>>
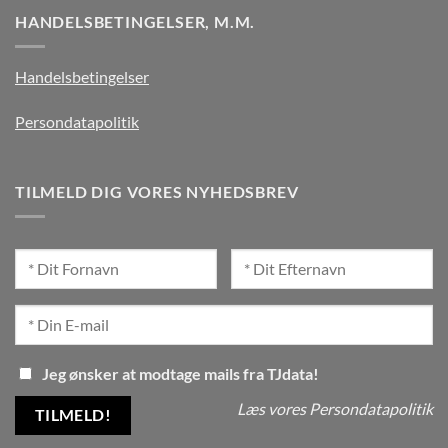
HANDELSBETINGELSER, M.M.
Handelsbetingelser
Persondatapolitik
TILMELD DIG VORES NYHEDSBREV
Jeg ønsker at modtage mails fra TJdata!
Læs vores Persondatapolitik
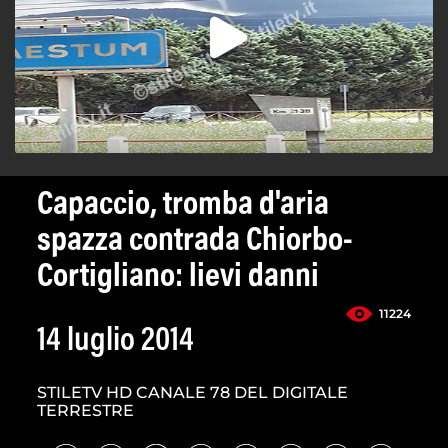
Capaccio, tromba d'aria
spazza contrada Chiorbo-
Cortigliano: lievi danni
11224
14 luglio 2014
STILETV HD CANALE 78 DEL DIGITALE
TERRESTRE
<<
>>
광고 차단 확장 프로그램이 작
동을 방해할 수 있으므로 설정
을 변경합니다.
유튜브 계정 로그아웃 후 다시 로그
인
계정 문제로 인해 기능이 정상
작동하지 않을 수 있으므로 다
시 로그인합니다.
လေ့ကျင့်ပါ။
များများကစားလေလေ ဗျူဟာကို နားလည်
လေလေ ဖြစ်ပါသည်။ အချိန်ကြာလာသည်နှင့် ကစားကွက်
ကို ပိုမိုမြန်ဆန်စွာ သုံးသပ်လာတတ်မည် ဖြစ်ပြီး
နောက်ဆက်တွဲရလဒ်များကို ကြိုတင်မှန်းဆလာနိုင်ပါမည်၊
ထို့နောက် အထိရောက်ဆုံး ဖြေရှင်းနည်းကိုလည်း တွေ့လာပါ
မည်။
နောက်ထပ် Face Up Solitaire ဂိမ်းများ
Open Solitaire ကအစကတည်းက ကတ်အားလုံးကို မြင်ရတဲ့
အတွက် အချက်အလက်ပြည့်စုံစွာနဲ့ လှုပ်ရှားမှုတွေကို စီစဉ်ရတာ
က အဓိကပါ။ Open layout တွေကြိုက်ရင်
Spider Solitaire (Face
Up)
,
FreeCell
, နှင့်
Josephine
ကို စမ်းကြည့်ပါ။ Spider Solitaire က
<<
>>
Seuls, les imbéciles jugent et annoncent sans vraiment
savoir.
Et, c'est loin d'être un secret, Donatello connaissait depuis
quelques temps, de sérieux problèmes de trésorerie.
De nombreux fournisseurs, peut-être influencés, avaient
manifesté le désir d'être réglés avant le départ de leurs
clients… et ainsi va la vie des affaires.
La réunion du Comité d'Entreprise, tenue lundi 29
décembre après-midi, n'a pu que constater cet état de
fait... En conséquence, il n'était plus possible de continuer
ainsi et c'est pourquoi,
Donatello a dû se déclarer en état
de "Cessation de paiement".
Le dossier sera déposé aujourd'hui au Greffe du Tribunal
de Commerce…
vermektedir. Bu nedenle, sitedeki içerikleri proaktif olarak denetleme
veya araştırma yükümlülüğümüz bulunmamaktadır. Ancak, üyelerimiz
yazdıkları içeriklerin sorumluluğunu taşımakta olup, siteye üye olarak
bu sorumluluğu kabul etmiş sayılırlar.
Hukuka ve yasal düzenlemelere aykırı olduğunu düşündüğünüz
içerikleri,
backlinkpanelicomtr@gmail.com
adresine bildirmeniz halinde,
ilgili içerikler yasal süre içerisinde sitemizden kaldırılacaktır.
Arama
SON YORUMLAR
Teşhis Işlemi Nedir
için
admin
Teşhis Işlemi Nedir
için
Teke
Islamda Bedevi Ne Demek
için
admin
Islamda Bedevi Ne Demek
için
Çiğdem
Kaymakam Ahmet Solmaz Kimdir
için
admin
<<
:: What you should do ::
Take from the material above the lines running from the one with "နောက်ထပ် Face Up Solitaire ဂိမ်းများ" through the one with "ကို စမ်းကြည့်ပါ။ Spider Solitaire က", and repeat them exactly, with nothing else.

:: Result of the task ::
နောက်ထပ် Face Up Solitaire ဂိမ်းများ
Open Solitaire ကအစကတည်းက ကတ်အားလုံးကို မြင်ရတဲ့
အတွက် အချက်အလက်ပြည့်စုံစွာနဲ့ လှုပ်ရှားမှုတွေကို စီစဉ်ရတာ
က အဓိကပါ။ Open layout တွေကြိုက်ရင်
Spider Solitaire (Face
Up)
,
FreeCell
, နှင့်
Josephine
ကို စမ်းကြည့်ပါ။ Spider Solitaire က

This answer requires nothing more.